Ma Huijing, Ye Qinghao, Ding Weiping, Jiang Yinghui, Wang Minhao, Niu Zhangming, Zhou Xi, Gao Yuan, Wang Chengjia, Menpes-Smith Wade, Fang Evandro Fei, Shao Jianbo, Xia Jun, Yang Guang
Imaging Center, Tongji Medical College, Wuhan Children's Hospital (Wuhan Maternal and Child Healthcare Hospital), Huazhong University of Science & Technology, Wuhan, China.
Hangzhou Ocean's Smart Boya Co., Ltd, Hangzhou, China.
Front Med (Lausanne). 2021 Jun 14;8:699984. doi: 10.3389/fmed.2021.699984. eCollection 2021.
The rapid spread of coronavirus 2019 disease (COVID-19) has manifested a global public health crisis, and chest CT has been proven to be a powerful tool for screening, triage, evaluation and prognosis in COVID-19 patients. However, CT is not only costly but also associated with an increased incidence of cancer, in particular for children. This study will question whether clinical symptoms and laboratory results can predict the CT outcomes for the pediatric patients with positive RT-PCR testing results in order to determine the necessity of CT for such a vulnerable group. Clinical data were collected from 244 consecutive pediatric patients (16 years of age and under) treated at Wuhan Children's Hospital with positive RT-PCR testing, and the chest CT were performed within 3 days of clinical data collection, from January 21 to March 8, 2020. This study was approved by the local ethics committee of Wuhan Children's Hospital. Advanced decision tree based machine learning models were developed for the prediction of CT outcomes. Results have shown that age, lymphocyte, neutrophils, ferritin and C-reactive protein are the most related clinical indicators for predicting CT outcomes for pediatric patients with positive RT-PCR testing. Our decision support system has managed to achieve an AUC of 0.84 with 0.82 accuracy and 0.84 sensitivity for predicting CT outcomes. Our model can effectively predict CT outcomes, and our findings have indicated that the use of CT should be reconsidered for pediatric patients, as it may not be indispensable.

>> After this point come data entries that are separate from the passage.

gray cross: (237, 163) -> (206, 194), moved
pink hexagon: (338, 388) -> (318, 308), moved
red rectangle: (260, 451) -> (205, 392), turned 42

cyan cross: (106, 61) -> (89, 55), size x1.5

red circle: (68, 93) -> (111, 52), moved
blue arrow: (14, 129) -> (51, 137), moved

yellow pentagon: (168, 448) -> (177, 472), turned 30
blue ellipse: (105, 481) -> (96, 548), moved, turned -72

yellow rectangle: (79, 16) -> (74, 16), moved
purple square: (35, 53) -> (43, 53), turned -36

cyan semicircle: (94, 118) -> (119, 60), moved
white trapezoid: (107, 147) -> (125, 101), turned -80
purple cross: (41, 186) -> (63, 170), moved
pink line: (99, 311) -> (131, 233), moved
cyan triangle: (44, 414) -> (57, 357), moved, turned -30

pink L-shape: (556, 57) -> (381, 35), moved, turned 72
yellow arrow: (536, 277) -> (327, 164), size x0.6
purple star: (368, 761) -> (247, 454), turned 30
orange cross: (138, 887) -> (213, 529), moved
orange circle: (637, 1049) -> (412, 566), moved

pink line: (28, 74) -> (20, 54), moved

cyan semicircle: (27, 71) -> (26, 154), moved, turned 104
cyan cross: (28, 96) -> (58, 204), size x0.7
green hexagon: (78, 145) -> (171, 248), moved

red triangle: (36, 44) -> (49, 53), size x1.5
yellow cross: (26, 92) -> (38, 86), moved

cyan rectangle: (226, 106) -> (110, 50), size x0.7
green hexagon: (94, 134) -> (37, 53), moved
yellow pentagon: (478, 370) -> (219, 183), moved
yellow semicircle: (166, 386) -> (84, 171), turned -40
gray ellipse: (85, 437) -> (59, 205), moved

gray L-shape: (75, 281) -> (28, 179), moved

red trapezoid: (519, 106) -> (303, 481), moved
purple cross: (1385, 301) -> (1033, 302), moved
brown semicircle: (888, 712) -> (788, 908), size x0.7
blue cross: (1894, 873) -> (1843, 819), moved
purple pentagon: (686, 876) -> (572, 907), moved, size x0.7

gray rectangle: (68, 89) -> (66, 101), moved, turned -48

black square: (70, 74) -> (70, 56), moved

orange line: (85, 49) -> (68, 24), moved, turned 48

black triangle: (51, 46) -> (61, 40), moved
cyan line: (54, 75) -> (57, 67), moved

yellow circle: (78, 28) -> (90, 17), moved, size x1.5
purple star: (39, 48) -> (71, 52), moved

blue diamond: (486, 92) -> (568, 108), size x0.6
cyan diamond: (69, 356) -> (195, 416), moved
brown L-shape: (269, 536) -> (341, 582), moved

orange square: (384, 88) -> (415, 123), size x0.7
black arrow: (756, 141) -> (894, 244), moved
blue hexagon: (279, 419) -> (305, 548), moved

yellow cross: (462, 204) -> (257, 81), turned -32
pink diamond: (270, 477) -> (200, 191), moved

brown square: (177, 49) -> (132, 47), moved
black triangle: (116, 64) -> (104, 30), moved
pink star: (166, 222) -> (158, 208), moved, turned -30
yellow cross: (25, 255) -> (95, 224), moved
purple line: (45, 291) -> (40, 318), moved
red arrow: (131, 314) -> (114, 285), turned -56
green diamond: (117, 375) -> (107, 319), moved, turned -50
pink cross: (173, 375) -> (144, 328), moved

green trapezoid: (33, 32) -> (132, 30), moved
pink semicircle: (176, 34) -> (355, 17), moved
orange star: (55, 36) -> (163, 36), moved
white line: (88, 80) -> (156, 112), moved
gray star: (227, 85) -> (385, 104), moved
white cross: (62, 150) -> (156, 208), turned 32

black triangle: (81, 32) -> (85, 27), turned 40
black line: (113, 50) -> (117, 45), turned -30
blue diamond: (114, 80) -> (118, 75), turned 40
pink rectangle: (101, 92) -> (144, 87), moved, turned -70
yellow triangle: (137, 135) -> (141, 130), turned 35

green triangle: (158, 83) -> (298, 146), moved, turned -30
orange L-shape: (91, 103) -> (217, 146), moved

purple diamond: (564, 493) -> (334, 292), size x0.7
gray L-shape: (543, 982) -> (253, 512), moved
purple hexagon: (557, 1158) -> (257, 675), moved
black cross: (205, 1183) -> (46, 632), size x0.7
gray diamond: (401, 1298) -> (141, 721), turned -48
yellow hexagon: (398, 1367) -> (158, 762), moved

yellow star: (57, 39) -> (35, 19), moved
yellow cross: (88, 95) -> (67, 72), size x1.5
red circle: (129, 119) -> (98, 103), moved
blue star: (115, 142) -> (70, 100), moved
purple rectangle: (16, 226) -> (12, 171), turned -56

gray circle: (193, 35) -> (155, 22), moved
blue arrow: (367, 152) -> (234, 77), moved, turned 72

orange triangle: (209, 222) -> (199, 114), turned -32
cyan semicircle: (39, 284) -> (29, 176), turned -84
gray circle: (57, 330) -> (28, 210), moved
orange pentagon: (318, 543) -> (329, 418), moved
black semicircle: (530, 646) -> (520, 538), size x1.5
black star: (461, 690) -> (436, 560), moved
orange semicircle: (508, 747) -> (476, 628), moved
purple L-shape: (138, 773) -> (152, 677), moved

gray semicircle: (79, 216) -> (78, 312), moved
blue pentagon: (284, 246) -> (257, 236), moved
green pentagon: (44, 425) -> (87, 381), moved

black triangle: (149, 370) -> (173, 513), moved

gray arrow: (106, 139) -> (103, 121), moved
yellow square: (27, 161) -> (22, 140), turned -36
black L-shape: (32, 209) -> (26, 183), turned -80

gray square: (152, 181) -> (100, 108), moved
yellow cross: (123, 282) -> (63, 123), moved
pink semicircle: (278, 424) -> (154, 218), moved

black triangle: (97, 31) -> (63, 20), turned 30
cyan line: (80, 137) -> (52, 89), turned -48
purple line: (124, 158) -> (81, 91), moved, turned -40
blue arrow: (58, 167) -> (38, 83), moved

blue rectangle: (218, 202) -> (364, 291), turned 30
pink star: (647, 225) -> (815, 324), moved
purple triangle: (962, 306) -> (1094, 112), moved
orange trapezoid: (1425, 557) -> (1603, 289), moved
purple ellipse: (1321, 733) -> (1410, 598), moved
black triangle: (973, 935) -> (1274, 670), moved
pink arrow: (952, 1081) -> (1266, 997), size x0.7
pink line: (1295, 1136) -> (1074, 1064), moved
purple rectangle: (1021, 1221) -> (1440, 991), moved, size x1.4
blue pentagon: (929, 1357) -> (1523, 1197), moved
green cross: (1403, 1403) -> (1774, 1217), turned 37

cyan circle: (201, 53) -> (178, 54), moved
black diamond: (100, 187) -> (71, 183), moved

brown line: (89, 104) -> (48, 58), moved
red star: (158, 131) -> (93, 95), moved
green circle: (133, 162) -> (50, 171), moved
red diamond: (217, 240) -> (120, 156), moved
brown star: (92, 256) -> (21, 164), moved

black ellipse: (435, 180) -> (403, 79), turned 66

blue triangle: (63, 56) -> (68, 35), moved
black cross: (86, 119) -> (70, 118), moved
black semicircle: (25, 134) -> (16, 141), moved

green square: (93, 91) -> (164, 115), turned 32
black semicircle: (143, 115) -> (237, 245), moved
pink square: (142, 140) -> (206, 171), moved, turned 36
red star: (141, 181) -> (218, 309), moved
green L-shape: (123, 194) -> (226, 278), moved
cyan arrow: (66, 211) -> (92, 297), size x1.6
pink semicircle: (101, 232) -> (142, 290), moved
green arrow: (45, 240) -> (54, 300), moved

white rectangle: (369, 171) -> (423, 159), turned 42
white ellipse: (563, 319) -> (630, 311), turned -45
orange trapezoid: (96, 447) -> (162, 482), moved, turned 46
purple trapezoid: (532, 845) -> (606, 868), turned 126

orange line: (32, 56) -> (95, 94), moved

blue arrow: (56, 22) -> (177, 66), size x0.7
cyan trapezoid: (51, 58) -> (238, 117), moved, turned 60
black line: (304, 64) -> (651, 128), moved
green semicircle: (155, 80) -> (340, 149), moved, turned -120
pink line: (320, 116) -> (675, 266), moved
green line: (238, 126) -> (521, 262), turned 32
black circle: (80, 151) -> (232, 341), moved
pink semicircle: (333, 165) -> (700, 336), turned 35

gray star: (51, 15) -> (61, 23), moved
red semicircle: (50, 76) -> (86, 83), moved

2019冠状病毒病(COVID-19)的迅速传播已演变成一场全球公共卫生危机,胸部CT已被证明是COVID-19患者筛查、分诊、评估和预后的有力工具。然而,CT不仅成本高昂,而且与癌症发病率增加有关,尤其是对儿童而言。本研究将探讨临床症状和实验室检查结果是否能够预测RT-PCR检测结果呈阳性的儿科患者的CT检查结果,以确定是否有必要对这一弱势群体进行CT检查。收集了在武汉市儿童医院接受治疗的244例连续的RT-PCR检测呈阳性的儿科患者(16岁及以下)的临床数据,并在2020年1月21日至3月8日临床数据收集的3天内进行了胸部CT检查。本研究得到了武汉市儿童医院当地伦理委员会的批准。开发了基于高级决策树的机器学习模型来预测CT检查结果。结果表明,年龄、淋巴细胞、中性粒细胞、铁蛋白和C反应蛋白是预测RT-PCR检测呈阳性的儿科患者CT检查结果的最相关临床指标。我们的决策支持系统在预测CT检查结果方面,实现了曲线下面积为0.84,准确率为0.82,灵敏度为0.84。我们的模型能够有效预测CT检查结果,我们的研究结果表明,对于儿科患者,应重新考虑是否使用CT,因为它可能并非必不可少。